───── Data under study ─────

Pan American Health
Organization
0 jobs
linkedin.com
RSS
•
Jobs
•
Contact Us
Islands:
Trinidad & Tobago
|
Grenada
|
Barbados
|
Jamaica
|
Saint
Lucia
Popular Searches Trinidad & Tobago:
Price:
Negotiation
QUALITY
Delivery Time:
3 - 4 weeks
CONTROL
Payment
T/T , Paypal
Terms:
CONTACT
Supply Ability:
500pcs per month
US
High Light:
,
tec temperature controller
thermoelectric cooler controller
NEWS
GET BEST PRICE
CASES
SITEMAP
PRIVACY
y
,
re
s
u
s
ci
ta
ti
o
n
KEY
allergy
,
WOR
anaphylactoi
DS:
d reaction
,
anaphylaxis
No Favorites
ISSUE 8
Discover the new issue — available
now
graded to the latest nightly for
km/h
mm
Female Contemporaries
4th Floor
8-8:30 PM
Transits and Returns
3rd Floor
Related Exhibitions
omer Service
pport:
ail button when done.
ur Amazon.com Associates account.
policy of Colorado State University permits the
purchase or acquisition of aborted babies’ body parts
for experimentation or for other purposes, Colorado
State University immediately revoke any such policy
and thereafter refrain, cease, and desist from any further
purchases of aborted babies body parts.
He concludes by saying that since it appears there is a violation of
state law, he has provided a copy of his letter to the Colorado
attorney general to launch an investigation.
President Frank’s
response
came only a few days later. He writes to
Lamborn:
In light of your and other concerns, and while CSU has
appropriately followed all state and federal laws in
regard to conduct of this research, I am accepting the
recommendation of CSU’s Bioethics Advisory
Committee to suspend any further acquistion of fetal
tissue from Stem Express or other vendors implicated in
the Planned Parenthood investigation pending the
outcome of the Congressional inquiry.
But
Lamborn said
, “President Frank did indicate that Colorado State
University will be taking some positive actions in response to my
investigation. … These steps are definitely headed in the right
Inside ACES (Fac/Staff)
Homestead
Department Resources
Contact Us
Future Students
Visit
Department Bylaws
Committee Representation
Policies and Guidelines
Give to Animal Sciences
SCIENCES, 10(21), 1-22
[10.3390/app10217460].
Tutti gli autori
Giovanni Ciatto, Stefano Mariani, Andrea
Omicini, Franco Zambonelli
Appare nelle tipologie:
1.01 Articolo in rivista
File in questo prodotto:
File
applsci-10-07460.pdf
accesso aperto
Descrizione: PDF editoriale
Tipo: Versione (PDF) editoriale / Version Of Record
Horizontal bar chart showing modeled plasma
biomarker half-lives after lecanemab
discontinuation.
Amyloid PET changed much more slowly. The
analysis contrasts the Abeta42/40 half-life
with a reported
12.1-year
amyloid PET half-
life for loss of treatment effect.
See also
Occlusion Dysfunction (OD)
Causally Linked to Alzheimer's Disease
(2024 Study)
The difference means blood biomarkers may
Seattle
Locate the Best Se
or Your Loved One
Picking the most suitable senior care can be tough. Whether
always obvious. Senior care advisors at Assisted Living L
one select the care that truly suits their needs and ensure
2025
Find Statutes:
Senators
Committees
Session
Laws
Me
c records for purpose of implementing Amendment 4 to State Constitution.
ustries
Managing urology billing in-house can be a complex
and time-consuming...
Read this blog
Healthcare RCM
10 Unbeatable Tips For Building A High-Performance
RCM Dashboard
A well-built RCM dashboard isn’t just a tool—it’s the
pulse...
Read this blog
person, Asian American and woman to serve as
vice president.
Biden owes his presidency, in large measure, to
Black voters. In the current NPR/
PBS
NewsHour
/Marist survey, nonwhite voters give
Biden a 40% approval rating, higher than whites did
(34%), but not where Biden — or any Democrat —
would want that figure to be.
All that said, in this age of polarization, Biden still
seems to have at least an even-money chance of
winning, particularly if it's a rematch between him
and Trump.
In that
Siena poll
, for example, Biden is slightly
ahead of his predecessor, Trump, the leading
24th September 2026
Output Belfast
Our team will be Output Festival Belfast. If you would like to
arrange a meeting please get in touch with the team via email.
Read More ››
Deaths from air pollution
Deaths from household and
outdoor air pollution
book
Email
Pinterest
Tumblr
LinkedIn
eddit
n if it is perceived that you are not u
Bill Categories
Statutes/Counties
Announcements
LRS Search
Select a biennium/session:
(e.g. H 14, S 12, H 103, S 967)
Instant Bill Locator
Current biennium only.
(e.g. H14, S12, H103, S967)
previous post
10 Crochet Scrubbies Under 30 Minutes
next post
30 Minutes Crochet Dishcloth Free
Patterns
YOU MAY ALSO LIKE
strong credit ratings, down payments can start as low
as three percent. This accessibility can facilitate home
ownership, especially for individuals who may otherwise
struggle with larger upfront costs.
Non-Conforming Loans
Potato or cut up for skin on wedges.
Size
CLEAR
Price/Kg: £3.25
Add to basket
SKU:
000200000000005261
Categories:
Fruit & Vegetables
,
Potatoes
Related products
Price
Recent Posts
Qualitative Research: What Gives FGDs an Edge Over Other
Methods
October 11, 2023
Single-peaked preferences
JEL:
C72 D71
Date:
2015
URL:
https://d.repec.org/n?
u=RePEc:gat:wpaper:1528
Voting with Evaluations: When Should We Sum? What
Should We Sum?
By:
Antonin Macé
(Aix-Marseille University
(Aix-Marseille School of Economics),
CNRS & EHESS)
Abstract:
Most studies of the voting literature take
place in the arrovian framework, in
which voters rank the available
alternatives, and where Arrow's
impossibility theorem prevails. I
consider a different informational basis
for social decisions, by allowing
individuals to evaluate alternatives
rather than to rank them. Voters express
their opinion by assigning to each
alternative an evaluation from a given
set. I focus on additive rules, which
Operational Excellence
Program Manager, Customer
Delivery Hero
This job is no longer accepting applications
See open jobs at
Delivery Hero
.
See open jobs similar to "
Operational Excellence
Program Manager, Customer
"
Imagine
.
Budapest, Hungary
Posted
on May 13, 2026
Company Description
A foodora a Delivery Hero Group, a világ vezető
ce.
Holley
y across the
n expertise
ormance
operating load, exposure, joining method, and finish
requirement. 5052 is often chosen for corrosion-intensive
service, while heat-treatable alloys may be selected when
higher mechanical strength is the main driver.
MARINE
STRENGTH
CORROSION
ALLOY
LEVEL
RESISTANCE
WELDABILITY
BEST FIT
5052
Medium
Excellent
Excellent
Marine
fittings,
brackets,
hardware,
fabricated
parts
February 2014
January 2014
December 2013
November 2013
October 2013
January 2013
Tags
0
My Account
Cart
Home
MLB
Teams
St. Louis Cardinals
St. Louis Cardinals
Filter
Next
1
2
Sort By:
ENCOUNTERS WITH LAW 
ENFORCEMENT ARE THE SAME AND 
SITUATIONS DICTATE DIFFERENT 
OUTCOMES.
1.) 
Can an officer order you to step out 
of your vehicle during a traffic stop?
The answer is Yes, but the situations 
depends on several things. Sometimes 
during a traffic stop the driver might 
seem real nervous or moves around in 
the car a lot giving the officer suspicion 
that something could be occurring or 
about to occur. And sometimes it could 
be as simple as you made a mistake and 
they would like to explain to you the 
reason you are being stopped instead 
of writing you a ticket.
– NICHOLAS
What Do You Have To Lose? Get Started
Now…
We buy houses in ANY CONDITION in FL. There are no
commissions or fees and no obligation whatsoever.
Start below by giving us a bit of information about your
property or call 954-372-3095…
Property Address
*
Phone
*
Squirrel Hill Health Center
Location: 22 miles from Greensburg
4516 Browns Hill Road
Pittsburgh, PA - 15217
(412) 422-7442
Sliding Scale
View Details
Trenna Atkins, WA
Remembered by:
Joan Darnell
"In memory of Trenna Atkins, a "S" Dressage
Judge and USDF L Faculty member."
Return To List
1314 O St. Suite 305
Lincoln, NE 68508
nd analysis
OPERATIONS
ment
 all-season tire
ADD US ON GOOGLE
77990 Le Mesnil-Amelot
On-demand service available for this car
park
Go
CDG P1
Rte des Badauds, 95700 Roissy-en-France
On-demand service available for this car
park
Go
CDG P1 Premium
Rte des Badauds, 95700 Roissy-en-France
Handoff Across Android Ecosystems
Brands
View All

─────

About this task
Lines that contain "their" are to be copied from the records above.

Answer for the task
one select the care that truly suits their needs and ensure
their opinion by assigning to each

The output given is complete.